‘I killed a man today,’ she said. ‘The words don’t fit right in my mouth.’

‘ Killed is ugly. You saved me.’

‘Did I? You’re a big, strong guy. You kicked Hurley away, into me, the gun fired. It wasn’t as though I fortified my courage and aimed to kill. I could have waited. If you stopped him with your fists, no need for my gun.’

‘You did what you had to do.’

‘Yes,’ she said. ‘That’s the problem.’

Andy sat across from him at the kitchen table.

Celeste caught his quick squint at empty air. ‘Your invisible friend. He’s here?’

Embarrassment flooded him. ‘No.’

She took a bird’s sip of coffee. ‘You told me you killed your friend. You didn’t say he tried to kill two cops too.’

Miles shrugged. ‘It doesn’t change the fact that I killed him.’

‘If you saved lives, you did the right thing, no matter how devastating.’

‘I disagree with her,’ Andy said. ‘What does she know?’

Miles was quiet, not wanting to listen to either of them, tired to his bones.

‘We have to have a plan, Miles. We can’t hide here forever,’ Celeste said.

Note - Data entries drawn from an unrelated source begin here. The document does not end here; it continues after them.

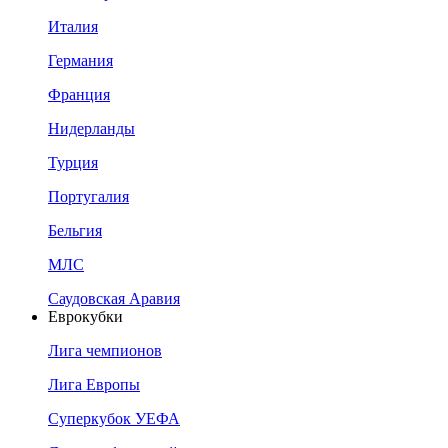
Италия
Германия
Франция
Нидерланды
Турция
Португалия
Бельгия
МЛС
Саудовская Аравия
Еврокубки
Лига чемпионов
Лига Европы
Суперкубок УЕФА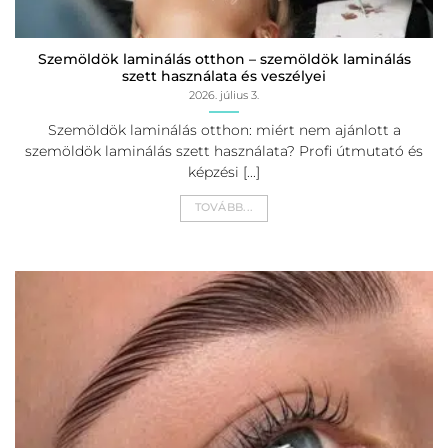
Szemöldök laminálás otthon – szemöldök laminálás
szett használata és veszélyei
2026. július 3.
Szemöldök laminálás otthon: miért nem ajánlott a
szemöldök laminálás szett használata? Profi útmutató és
képzési [...]
TOVÁBB...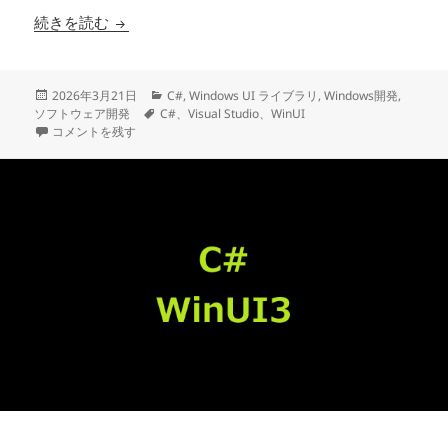
C# WinUI3でProcess.StartでPython
続きを読む
投
カ
2026年3月21日
C#
,
Windows UI ライブラリ
,
Windows開発
,
稿
タ
テ
ソフトウェア開発
C#、Visual Studio、WinUI
日:
C# WinUI3でProcess.StartでPythonコードを実行する際にプロンプ
グ
ゴ
コメントを残す
リ
ー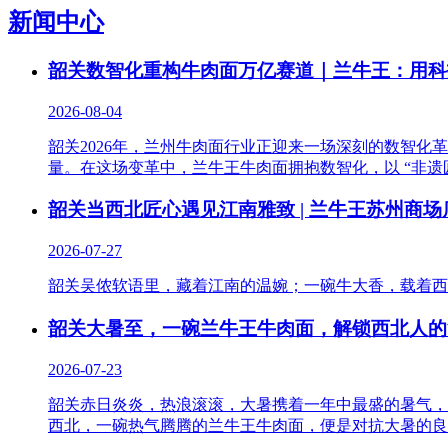
新闻中心
韶关数智化重构牛肉面万亿赛道｜兰牛王：用科
2026-08-04
韶关2026年，兰州牛肉面行业正迎来一场深刻的数智
量。在这场变革中，兰牛王牛肉面拥抱数智化，以 “非遗匠
韶关当西北匠心遇见江南雅致 | 兰牛王苏州商
2026-07-27
韶关吴侬软语里，藏着江南的温婉；一碗牛大香，载着西
韶关大暑至，一碗兰牛王牛肉面，解锁西北人的
2026-07-23
韶关赤日炎炎，热浪滚滚，大暑携着一年中最盛的暑气，
西北，一碗热气腾腾的兰牛王牛肉面，便是对抗大暑的良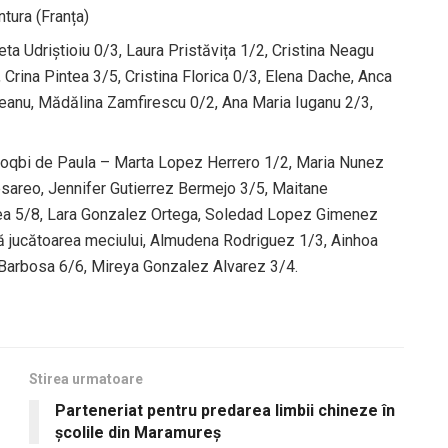
ntura (Franța)
 Udriștioiu 0/3, Laura Pristăvița 1/2, Cristina Neagu
Crina Pintea 3/5, Cristina Florica 0/3, Elena Dache, Anca
eanu, Mădălina Zamfirescu 0/2, Ana Maria Iuganu 2/3,
 Zoqbi de Paula – Marta Lopez Herrero 1/2, Maria Nunez
Cesareo, Jennifer Gutierrez Bermejo 3/5, Maitane
ea 5/8, Lara Gonzalez Ortega, Soledad Lopez Gimenez
ă jucătoarea meciului, Almudena Rodriguez 1/3, Ainhoa
 Barbosa 6/6, Mireya Gonzalez Alvarez 3/4.
Stirea urmatoare
Parteneriat pentru predarea limbii chineze în
școlile din Maramureș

He put down his coffee cup. ‘We find Frost. It’s the only way, first to prove we’re not crazy and, second, to exonerate what we’ve done. Me running from witness protection, you shooting Hurley.’

Celeste hugged herself, as if cold. ‘I’ll like jail. Since I love being indoors.’

‘You’d hate it.’

‘Have you been?’

‘No. But WITSEC, when they take you into the program, they put you in a facility where you can’t leave for several days, you don’t see other people. No bars, but it’s jail.’

‘I did the same thing you did,’ she said. ‘Walked away from my life. Put myself away from the world.’

The silence between them grew awkward and he said, ‘I need to tell you about what I found in the hospital. Sorenson had beaten the crap out of this Groote guy and was trying to kill Nathan. He suggested Nathan killed Allison, that he knew about explosives. Now, maybe he was just trying to create doubt in my mind, but Nathan was in the army, and we don’t know details of his service…’

‘But why would he kill Allison when she was helping him?’

‘Don’t know. Let’s say Allison stole Frost, then Sorenson stole it from her or killed her. I understand why Sorenson would face off against Groote, but why would Sorenson attack Nathan? How is Nathan a threat to him? He pretends to be a doctor, he kills Allison, he then tries to kill Nathan. I don’t get how this all connects.’

‘We’ll get Nathan talking tomorrow. Right now I’m going to find a bed to sleep in.’ She got up, pulled a knife from a storage rack.

‘What’s that for?’ he asked. ‘You don’t need to cut-’

‘It’s not for me,’ she said. ‘For protection. In case the bad guys come in the night.’

‘I’ll stand guard.’

‘You can’t, Miles. You got drugged, you’ve been through hell. This isn’t a horror movie, sitting around the campfire, waiting for the boogeyman to jump out. We bring our boogeys along with us.’ She thumbed the edge of the knife. ‘Good night, Miles.’

‘Good night, Celeste. I’m sorry I brought all this trouble to you.’

‘You didn’t.’ She went up the stairs.

Miles put his hands flat on the table. My God, he just wanted his old life back. His imperfect, dumb, but wonderful old life, him and his dad running the private investigation agency, no Andy gone mob, no crime rings extorting him to work off his father’s debts, no reasons to hide, no hallucinations.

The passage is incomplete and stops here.